Elon jet is alive and well over there.
He could have banned the account on day 1, but he tweeted in defense of it. I don’t buy the theory that he had to wait to save face, he seems perfectly content to change his mind and make new rules on the spot without worrying about the backlash.
It seems more likely that he had idealistic reasons for buying the site and is becoming less idealistic as time goes on. Every worldview is flawed, you just don’t know it until you try to implement it. I think he’s moving past any initial altruistic aspirations and is now treating Twitter more like a tool that can be customized to achieve certain goals. I’m sure he thinks the goals are good for everyone, including himself, but from the outside it’s not mirroring the “public square”, “absolute free speech” mantras pre-acquisition.
This is exactly why democracy is so important. Humans are fallible. Power eventually corrupts everyone. Power should be distributed. I am not happy about de facto town squares being owned by powerful people. For this exact reason. Democrats were very happy with the status quo when their opponents were being censored. "It's a private business." I wonder if they will remain so idealistic.
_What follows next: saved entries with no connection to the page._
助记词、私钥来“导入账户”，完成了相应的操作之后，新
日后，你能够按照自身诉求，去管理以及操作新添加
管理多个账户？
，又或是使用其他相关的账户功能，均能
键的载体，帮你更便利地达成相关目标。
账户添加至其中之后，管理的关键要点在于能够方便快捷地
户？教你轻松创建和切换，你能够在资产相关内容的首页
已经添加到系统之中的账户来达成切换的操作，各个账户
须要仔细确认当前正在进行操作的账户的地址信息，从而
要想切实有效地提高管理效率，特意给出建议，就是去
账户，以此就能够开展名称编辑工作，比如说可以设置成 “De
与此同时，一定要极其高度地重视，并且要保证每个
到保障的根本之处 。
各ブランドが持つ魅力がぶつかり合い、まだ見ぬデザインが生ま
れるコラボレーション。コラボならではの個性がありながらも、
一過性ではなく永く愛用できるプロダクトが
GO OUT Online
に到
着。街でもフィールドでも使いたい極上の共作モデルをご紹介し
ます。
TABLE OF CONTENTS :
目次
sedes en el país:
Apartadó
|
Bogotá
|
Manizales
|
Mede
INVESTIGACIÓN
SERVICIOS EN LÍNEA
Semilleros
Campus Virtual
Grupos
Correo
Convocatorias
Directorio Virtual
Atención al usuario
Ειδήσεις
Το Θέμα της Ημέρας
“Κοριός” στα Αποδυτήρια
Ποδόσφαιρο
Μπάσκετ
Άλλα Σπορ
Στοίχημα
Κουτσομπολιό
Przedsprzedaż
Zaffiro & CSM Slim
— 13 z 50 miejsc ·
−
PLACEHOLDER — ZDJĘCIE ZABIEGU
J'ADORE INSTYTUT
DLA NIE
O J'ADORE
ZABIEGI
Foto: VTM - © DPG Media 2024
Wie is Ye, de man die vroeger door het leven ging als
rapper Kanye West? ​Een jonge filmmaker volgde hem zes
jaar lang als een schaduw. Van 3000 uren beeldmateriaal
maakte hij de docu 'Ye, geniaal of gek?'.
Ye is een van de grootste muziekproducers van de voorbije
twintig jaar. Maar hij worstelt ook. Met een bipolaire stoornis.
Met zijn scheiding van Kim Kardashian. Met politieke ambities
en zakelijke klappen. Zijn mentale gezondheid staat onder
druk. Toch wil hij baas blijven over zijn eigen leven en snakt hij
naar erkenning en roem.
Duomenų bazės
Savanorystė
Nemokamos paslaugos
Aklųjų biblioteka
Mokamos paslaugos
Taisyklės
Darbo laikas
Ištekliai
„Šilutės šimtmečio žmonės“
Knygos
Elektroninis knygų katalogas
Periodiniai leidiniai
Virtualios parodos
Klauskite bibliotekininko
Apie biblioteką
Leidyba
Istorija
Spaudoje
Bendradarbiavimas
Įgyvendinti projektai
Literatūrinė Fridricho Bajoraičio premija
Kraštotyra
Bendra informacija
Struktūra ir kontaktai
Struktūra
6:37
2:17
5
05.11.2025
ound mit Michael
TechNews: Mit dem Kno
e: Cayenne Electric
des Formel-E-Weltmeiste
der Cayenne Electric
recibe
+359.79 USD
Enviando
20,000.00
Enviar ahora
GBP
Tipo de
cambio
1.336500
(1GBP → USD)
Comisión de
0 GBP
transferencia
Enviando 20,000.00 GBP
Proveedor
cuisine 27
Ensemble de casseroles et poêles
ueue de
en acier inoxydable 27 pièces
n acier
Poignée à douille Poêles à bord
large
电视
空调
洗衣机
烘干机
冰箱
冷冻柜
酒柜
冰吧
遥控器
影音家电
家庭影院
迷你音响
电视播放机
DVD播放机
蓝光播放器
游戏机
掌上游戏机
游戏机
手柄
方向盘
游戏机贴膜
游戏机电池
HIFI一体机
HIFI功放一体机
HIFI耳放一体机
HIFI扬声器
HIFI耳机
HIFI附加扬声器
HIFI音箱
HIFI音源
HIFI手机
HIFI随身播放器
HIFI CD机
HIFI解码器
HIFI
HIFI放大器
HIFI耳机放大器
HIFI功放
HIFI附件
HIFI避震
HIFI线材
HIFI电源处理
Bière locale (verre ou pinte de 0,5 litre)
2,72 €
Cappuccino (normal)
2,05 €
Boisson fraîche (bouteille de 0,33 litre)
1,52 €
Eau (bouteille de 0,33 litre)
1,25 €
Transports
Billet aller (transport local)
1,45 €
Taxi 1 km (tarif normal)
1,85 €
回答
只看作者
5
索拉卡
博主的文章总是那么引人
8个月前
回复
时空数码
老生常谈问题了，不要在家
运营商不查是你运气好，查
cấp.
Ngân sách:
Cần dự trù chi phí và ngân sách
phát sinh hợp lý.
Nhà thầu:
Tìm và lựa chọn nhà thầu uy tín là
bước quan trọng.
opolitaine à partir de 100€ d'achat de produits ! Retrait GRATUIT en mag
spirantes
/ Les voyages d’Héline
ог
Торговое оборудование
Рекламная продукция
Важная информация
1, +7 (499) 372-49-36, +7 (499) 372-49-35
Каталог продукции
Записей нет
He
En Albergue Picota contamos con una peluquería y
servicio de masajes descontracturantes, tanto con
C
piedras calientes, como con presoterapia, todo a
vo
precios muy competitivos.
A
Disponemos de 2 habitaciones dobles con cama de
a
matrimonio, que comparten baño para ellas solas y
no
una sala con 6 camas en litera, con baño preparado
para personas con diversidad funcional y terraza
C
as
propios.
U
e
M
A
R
It currently had 41k followers, and 2.5k likes on the post about it being banned on Twitter.
Comparatively, Elon's most recently Twitter post ("Twitter right now is <four fire emoticons>") has 186k likes.
It seems very unlikely the "great exodus" is happening or likely to happen due to this, at least to Mastodon.
This is hn, not 4Chan
For example: Despite wanting to, it took me a month and half to migrate to Mastodon, for a variety of personal, irrelevant reasons. And I'm a techie. But now I'm there, I've unfollowed large amounts of people on Twitter, and am phasing it down entirely.
In the mean time, Mastodon gained magnitudes of users. Servers previously running fine are now overloaded. Services are shutting down to new signups left and right because they're overwhelmed.
When this happens, people notice. You should know: you're in a community composed of the kind of people who make their millions noticing trends like these and quickly jumping on them. This means more resources go into these trends, and it becomes like a wave: Every few weeks, there's a new large influx of people.
Every new "round" of this exodus, servers will be more ready, there will be more services, the social graph will be larger, and more people will be convinced.
Will Mastodon ever be larger than Twitter? No idea. It's definitely possible, but knowing in advance is not.
I can say one thing: I'm glad people are taking notice of the importance of decentralized social graphs again. It's nice to see, for once, an open source protocol growing organically and winning hearts and minds.
I fully agree. However given the number of triggering events, I'm yet to see and numbers that would indicate a strong trend in that direction.
> I can say one thing: I'm glad people are taking notice of the importance of decentralized social graphs again. It's nice to see, for once, an open source protocol growing organically and winning hearts and minds.
I disagree with your conclusion of likely continued growth - peopel are comfort driven and unless things directly affect them, they won't move or will move back.